Fecha en que Los Cisnes tenía una media docena de casas “mientras en los demás
pueblos de la línea no habían siquiera empezado a hacer las hornallas de
ladrillos” según cuenta un testigo de la época.
Antes
de que pasara el tren, ya don Santiago
Senn comienza a delinear un pueblo, en frente de la estación aún sin nombre.
Había trazado 10 “manzanos” de 100 por 100 metros, divididos a su vez en 8
solares cada uno. El primero que vende (al menos que escritura) es el que hoy
ocupa María Gagnó, enfrente de la Municipalidad. Lo compra Primo Stroppa, según
escritura firmada el día 7 de diciembre de 1901 en la escribanía de Severo
Cabanillas. Al comprador las cosas
no le van bien porque en 1907 le rematan la propiedad judicialmente por deudas a
Luis Brion. Lo compra don Plácido Gagnó, padre de María.
Entre
tanto, ya había escriturados más de media docena de lotes. En 1904 hay dos que
constan estar edificados. Murúa, Moncada, Hidalgo están entre los primeros
compradores. En 1905, viene don Luis Debanne quien con sus socios comanditarios
Ross y Gelos establece la casa de ramos generales que fue por muchos años la más
importante. En ese mismo año don Julio Trullet le vende a Abelardo Domínguez
una fracción en la esquina del lote 7, fuera del trazado del pueblo, quien más
tarde a su vez vende un pedazo a Fernando Mura, adonde después se instala la
Casa Cantón, hoy propiedad de Mario Calvo.
En
1906 se escritura la donación para la escuela.

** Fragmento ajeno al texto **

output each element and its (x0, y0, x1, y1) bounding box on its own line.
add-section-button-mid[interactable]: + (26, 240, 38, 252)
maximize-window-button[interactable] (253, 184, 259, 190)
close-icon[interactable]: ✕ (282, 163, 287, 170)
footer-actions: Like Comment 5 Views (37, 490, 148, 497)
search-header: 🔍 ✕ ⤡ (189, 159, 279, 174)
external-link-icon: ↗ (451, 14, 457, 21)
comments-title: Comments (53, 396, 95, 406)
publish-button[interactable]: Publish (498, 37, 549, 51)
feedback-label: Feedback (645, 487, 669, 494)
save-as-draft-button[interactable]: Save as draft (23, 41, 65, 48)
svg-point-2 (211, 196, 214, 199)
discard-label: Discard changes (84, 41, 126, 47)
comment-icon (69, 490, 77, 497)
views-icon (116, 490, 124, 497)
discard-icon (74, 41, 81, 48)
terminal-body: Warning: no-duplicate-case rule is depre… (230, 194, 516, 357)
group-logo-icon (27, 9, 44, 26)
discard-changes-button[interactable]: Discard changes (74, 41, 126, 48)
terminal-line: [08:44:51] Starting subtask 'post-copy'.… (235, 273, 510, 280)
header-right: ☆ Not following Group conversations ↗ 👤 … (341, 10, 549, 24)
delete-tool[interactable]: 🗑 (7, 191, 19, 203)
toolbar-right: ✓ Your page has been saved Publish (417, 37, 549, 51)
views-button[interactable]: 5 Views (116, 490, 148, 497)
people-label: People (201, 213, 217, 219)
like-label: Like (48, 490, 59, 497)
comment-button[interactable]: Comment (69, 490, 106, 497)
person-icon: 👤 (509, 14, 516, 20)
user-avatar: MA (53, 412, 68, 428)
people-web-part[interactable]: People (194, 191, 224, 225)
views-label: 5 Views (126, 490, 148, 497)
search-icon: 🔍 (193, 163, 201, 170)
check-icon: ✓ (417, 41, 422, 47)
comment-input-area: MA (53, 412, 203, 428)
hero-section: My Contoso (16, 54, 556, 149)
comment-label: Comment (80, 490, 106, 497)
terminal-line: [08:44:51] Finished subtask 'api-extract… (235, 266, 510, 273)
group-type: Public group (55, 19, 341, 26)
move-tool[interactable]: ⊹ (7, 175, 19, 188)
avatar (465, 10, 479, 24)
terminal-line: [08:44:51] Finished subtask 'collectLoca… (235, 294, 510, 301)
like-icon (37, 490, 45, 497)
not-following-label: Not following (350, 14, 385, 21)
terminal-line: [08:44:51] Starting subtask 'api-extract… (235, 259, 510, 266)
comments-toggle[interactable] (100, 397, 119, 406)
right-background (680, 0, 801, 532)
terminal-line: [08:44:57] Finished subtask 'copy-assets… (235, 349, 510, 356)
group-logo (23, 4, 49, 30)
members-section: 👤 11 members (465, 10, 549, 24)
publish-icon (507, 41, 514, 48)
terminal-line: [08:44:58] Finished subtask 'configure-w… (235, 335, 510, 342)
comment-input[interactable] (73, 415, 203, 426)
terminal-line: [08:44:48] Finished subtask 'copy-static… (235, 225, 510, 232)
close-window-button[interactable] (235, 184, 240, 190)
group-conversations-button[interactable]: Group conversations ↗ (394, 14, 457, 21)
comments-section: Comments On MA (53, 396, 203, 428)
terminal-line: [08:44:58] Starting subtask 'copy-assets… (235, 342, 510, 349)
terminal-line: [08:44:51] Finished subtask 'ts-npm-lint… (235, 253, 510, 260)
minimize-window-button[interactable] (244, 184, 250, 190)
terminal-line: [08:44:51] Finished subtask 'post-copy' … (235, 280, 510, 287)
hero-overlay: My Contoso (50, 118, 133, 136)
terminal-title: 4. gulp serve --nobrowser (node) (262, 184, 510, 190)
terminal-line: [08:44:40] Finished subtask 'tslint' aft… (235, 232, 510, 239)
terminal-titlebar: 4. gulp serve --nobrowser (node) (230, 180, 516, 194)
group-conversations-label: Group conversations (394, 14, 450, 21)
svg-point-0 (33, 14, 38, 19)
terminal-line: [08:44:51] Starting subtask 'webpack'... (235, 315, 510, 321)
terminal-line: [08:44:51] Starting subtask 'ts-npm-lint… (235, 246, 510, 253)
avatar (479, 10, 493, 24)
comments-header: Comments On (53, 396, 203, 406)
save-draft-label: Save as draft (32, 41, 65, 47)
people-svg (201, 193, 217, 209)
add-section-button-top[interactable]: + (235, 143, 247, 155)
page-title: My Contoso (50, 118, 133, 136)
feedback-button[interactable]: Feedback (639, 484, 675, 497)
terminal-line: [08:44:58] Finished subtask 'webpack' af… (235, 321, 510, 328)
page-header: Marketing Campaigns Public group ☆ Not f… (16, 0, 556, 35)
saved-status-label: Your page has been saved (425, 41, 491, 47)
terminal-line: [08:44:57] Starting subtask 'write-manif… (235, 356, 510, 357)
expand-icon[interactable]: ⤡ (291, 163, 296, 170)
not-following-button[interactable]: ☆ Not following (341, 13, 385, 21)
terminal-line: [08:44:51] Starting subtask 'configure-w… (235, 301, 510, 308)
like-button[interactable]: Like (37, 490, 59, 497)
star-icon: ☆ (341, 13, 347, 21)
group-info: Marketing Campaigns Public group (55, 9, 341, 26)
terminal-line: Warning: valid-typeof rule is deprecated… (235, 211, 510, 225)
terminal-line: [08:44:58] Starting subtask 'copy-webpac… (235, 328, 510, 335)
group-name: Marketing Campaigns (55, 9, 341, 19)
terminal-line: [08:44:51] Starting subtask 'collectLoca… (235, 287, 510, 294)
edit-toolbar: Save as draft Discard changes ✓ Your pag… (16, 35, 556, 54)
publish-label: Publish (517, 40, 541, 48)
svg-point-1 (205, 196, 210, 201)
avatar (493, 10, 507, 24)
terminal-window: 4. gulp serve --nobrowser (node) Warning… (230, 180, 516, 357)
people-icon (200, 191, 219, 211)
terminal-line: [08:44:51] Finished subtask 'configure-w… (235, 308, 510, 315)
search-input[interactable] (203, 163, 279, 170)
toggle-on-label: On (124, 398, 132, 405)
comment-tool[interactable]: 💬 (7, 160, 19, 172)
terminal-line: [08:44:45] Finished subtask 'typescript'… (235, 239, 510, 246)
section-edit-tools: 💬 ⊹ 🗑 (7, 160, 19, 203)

Y se nombra la primera maestra.
La Cía
de Tierras del Gran Sud de Córdoba y Santa Fe, que era propietaria de los
lotes 52 al 55, y había vendido antes lo que ocupa el ferrocarril, traza 8
manzanas y varias quintas que comienza a vender en “el progresista pueblo de
Los Cisnes al Sud”. Así lo dicen los anuncios que indican que para concretar
negocios, hay que verse con el jefe de la estación.
En
ese mismo año el Barón de Marchi, yerno de Roca crea en lo que hoy es el 10 de
Julio, la Colonia Julio Antonio. Aunque nadie le daba ese nombre, sino “el
campo del Barón”. Edifica lo que fue la “Casa Blanca” y ahora nominamos
Las Piedritas y se lo alquila para que instale otro negocio a la firma López,
Cuevas, Larrandaburu y Cía., que así lo hacen pero no duran muchos años.
También el Barón gestiona y obtiene del F.C. la construcción de un desvío
frente al casco de la estancia que comienza a funcionar en 1907, y donde
construye dos importantes galpones de acopio. En ese año inicial despachan 1500
tt. de cargas (cereales), 2 ó 3000 cada año siguiente. Desde la estación de
Los Cisnes, salía el doble aproximadamente. Durante la década del 10 el campo
del Barón y las otras estancias se llenan de chacareros, en el pueblo se hacen
ladrillos y se edifica.
Para
el 20 el progreso estaba instalado. Funcionaba la escuela provincial con un
centenar de alumnos,
hubo otra particular en la parte sur del pueblo y algunos años otra
confesional, con un maestro evangelista. Se crea
la Sociedad Italiana
, hay clubes deportivos de no mucha duración, salvo Unión (que nos dejó las
sillas plegadizas de chapa y los trofeos que ya desaparecieron). Se da cine y se
hace teatro. Viene el primer médico estable, doctor Savon
Salaberry. Se ponen varios surtidores de nafta. El puente sobre el Río
Cuarto facilita la conexión con las estancias Las Trincheras y
La Luna. Dos
importantes talleres mecánicos, don Constante Scodelari y Hugo Ongaro. La
existencia de la usina eléctrica lo atrae a don Saturnino Cantón que empieza
con lo de Mura, almacén y despacho de bebidas, pero poco después con su cuñado
Bautista Bongiovanni agregan
la Agencia YPF
, camiones de transporte, acopio de cereales, venta de máquinas agrícolas. En
este rubro consigue, ya en el 30, que en el campo del Barón permitan cosechar
con cortaitrillas Baldwin lo que marca la rápida declinación del sistema de
emparvar y trillar. Debanne levanta un nuevo galpón de acopio dentro del F.C.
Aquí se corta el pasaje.